The information (including graphs and tabular data) set forth under the headings “Corporate Governance—Corporate Governance Overview” on page 93, “Corporate Governance—Board of Directors” on pages 94 to 95, “Corporate Governance—Senior Executive Team (SET)” on pages 96 to 97, “Corporate Governance—Corporate Governance Report—Compliance with the UK Corporate Governance Code—Leadership” on page 102, “—Effectiveness” on page 103, “—Remuneration” on page 104, “Corporate Governance— Science Committee Report” on page 107 “—Nomination and Governance Committee Report” on pages 108 to 109, “Corporate Governance—Other Governance information—Business Organisation—Global Compliance and Internal Audit Services (IA)” on page 105, “Corporate Governance—Annual Report on Remuneration—Governance—Directors’ service contracts and letters of appointment” on page 141 and “Corporate Governance—Audit Committee Report” on pages 110 to 119, in each case of AstraZeneca’s “Annual Report and Form 20-F Information 2018” included as exhibit 15.1 to this Form 20-F dated March 5, 2019 is incorporated by reference.

D. Employees

The information set forth under the headings “Strategic Report—Business Review—1. Achieve Scientific Leadership—R&D resources” (other than “R&D spend analysis”) on page 26, “—2. Return To Growth—Our plans for growth” on page 29, “—2. Return To Growth—Operations” on pages 33 to 34, “—3. Be A Great Place To Work—Employees” (comprising the graphical data on page 38, and the “Managing change” and “Employee relations” sections on page 41 only) and “Financial Statements—Notes to the Group Financial Statements—Note 28—Employee costs and share plans for employees—Employee costs” (including the tabular data) on page 192, in each case of AstraZeneca’s “Annual Report and Form 20-F Information 2018” included as exhibit 15.1 to this Form 20-F dated March 5, 2019 is incorporated by reference.

E. Share Ownership

The information (including graphs and tabular data) set forth under the headings “Financial Statements—Notes to the Group Financial Statements—Note 28—Employee costs and share plans for employees” on pages 192 to 194, “Corporate Governance—Corporate Governance Report—Other Governance information—Directors’ shareholdings” on page 106, “Corporate Governance—Annual Report on Remuneration—Directors’ shareholdings” on pages 137 to 138, and “Additional Information—Shareholder Information—Options to purchase securities from registrant or subsidiaries” and “—Directors’ and officers’ shareholdings” on page 235, in each case of AstraZeneca’s “Annual Report and Form 20-F Information 2018” included as exhibit 15.1 to this Form 20-F dated March 5, 2019 is incorporated by reference.

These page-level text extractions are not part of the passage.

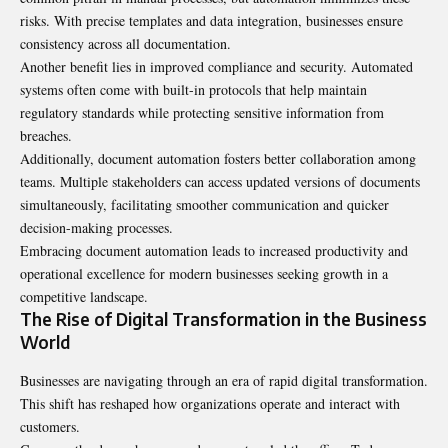
risks. With precise templates and data integration, businesses ensure
consistency across all documentation.
Another benefit lies in improved compliance and security. Automated
systems often come with built-in protocols that help maintain
regulatory standards while protecting sensitive information from
breaches.
Additionally, document automation fosters better collaboration among
teams. Multiple stakeholders can access updated versions of documents
simultaneously, facilitating smoother communication and quicker
decision-making processes.
Embracing document automation leads to increased productivity and
operational excellence for modern businesses seeking growth in a
competitive landscape.
The Rise of Digital Transformation in the Business
World
Businesses are navigating through an era of rapid digital transformation.
This shift has reshaped how organizations operate and interact with
customers.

ITEM 7. MAJOR SHAREHOLDERS AND RELATED PARTY TRANSACTIONS

A. Major Shareholders

The information set forth under the heading “Additional Information—Shareholder Information—U.S. holdings” and “—Major shareholdings” (including tabular data) on page 234 of AstraZeneca’s “Annual Report and Form 20-F Information 2018” included as exhibit 15.1 to this Form 20-F dated March 5, 2019 is incorporated by reference.

B. Related Party Transactions

The information set forth under the headings “Financial Statements—Notes to the Group Financial Statements—Note 31—Statutory and other information—Related party transactions” on page 200, “Additional Information—Shareholder Information—Related party transactions” on page 235, “—Issued share capital, shareholdings and share prices” on page 233, “—US holdings” on page 234 and “—Major shareholdings” on page 234, in each case of AstraZeneca’s “Annual Report and Form 20-F Information 2018” included as exhibit 15.1 to this Form 20-F dated March 5, 2019 is incorporated by reference.

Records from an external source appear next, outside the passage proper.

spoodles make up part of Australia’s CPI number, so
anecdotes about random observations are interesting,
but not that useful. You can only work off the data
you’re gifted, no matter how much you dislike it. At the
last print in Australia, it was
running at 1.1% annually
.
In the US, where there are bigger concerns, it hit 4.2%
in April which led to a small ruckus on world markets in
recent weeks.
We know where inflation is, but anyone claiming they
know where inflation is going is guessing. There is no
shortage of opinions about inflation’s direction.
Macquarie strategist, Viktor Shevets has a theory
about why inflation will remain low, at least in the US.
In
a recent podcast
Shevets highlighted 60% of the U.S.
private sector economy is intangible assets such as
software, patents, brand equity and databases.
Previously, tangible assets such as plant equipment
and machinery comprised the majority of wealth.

C. Interests of Experts and Counsel

Not applicable.

ITEM 8. FINANCIAL INFORMATION

A. Consolidated Statements and Other Financial Information

Please see the information below under the heading Item 18—“Financial Statements.” The information (including graphs and tabular data) set forth under the headings “Additional Information—Shareholder Information” on pages 232 to 237, “Strategic Report—Financial Review— Financial position—December 31, 2018—Capitalisation and shareholder return—Dividends for 2018” and “—Dividend and share repurchases” on page 86 and “Corporate Governance—Corporate Governance Report—Other Governance information—Other matters—Distributions to shareholders—dividends for 2018” on page 106, in each case of AstraZeneca’s “Annual Report and Form 20-F Information 2018” included as exhibit 15.1 to this Form 20-F dated March 5, 2019 is incorporated by reference.

B. Significant Changes

Please see the information above under the heading Item 5—“Operating and Financial Review and Prospects—Developments in Legal Proceedings” for information as to recent developments in certain legal proceedings disclosed under the headings “Financial Statements—Notes to the Group Financial Statements—Note 29—Commitments and contingent liabilities” on pages 194 to 199 and “—Note 32— Subsequent events” on page 200, in each case of AstraZeneca’s “Annual Report and Form 20-F Information 2018” included as exhibit 15.1 to this Form 20-F dated March 5, 2019 and is incorporated by reference.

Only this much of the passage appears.